(Data entries)

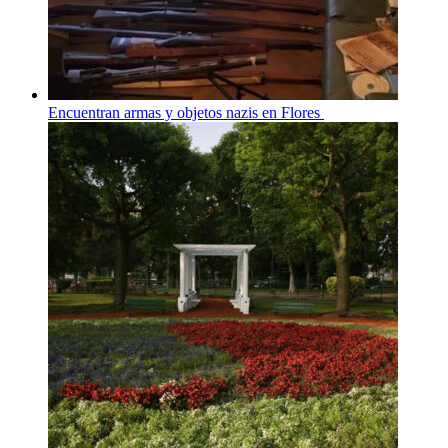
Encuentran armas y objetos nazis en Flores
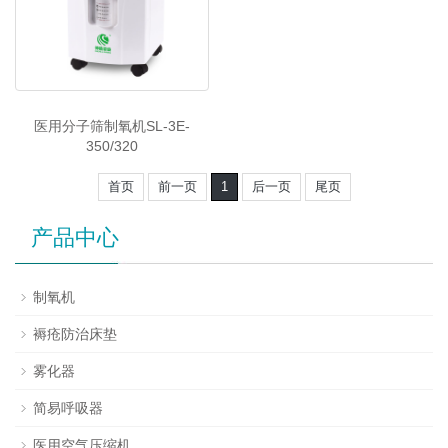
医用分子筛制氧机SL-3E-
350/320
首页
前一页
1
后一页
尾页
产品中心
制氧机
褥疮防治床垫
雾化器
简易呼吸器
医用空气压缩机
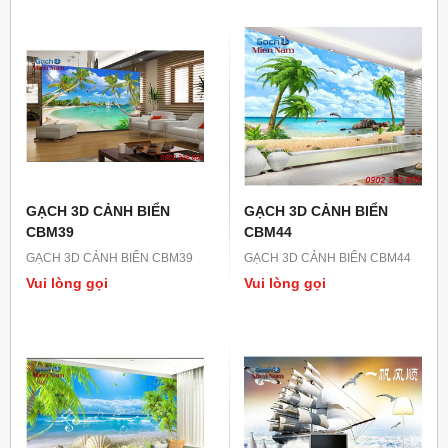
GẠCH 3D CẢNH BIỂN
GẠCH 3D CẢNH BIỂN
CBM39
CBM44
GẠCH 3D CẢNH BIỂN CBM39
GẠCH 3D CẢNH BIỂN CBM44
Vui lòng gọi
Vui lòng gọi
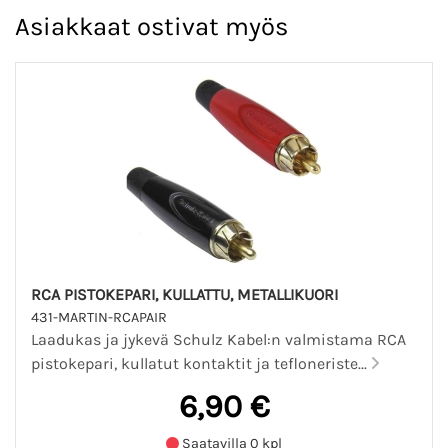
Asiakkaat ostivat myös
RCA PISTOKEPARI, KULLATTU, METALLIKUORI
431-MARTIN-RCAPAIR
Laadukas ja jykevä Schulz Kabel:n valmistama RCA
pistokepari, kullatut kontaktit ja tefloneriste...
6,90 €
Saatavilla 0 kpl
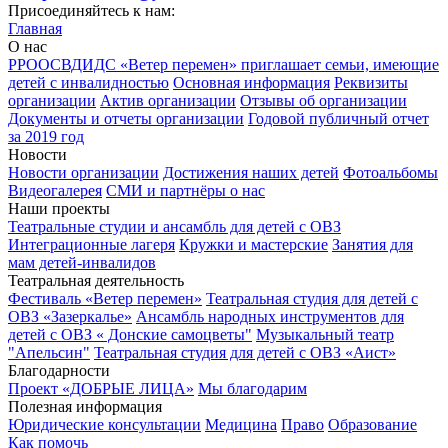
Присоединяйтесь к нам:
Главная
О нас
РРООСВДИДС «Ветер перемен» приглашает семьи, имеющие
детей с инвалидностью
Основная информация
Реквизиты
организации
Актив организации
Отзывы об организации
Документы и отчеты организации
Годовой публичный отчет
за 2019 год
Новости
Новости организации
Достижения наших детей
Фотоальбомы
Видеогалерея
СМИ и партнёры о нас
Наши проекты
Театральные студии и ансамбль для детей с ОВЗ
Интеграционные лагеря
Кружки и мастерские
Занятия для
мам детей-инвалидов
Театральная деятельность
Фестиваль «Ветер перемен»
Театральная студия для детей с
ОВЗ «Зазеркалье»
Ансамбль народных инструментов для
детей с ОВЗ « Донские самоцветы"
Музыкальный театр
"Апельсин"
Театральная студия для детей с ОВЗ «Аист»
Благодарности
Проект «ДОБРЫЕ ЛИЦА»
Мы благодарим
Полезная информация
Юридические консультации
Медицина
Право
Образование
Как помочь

§ WORK TASK
Where the string "GẠCH" occurs in the data, return the whole line.

§ SOLUTION FOR THIS EXERCISE
GẠCH 3D CẢNH BIỂN
GẠCH 3D CẢNH BIỂN
GẠCH 3D CẢNH BIỂN CBM39
GẠCH 3D CẢNH BIỂN CBM44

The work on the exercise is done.